Pictures are to be left out, and every entry repeated exactly.

### Dataset
- Opening Delimiter -

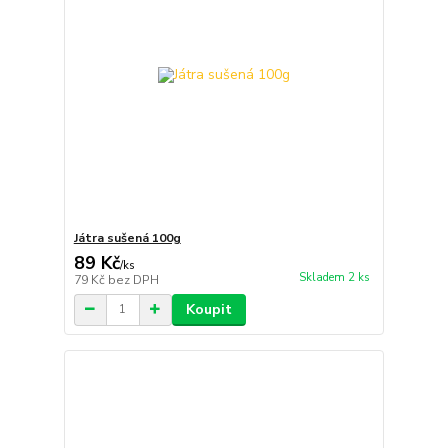
Játra sušená 100g
89 Kč
/
ks
Skladem 2 ks
79 Kč
bez DPH
Koupit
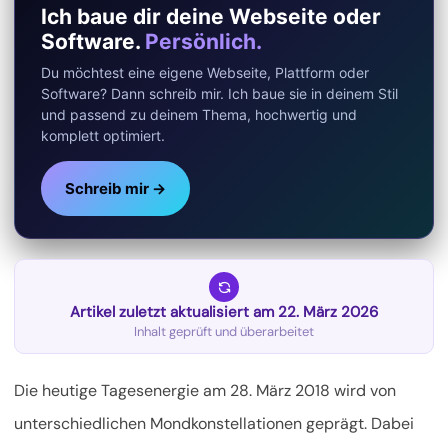
Ich baue dir deine Webseite oder
Software.
Persönlich.
Du möchtest eine eigene Webseite, Plattform oder
Software? Dann schreib mir. Ich baue sie in deinem Stil
und passend zu deinem Thema, hochwertig und
komplett optimiert.
Schreib mir →
Artikel zuletzt aktualisiert am 22. März 2026
Inhalt geprüft und überarbeitet
Die heutige Tagesenergie am 28. März 2018 wird von
unterschiedlichen Mondkonstellationen geprägt. Dabei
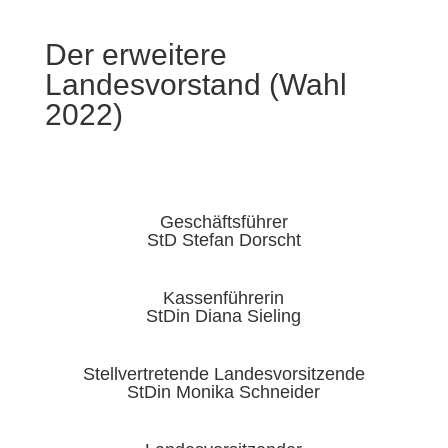
Der erweitere
Landesvorstand (Wahl
2022)
Geschäftsführer
StD Stefan Dorscht
Kassenführerin
StDin Diana Sieling
Stellvertretende Landesvorsitzende
StDin Monika Schneider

- Closing Delimiter -

### Answer
Játra sušená 100g
89 Kč
/
ks
Skladem 2 ks
79 Kč
bez DPH
Koupit
Ich baue dir deine Webseite oder
Software.
Persönlich.
Du möchtest eine eigene Webseite, Plattform oder
Software? Dann schreib mir. Ich baue sie in deinem Stil
und passend zu deinem Thema, hochwertig und
komplett optimiert.
Schreib mir →
Artikel zuletzt aktualisiert am 22. März 2026
Inhalt geprüft und überarbeitet
Die heutige Tagesenergie am 28. März 2018 wird von
unterschiedlichen Mondkonstellationen geprägt. Dabei
Der erweitere
Landesvorstand (Wahl
2022)
Geschäftsführer
StD Stefan Dorscht
Kassenführerin
StDin Diana Sieling
Stellvertretende Landesvorsitzende
StDin Monika Schneider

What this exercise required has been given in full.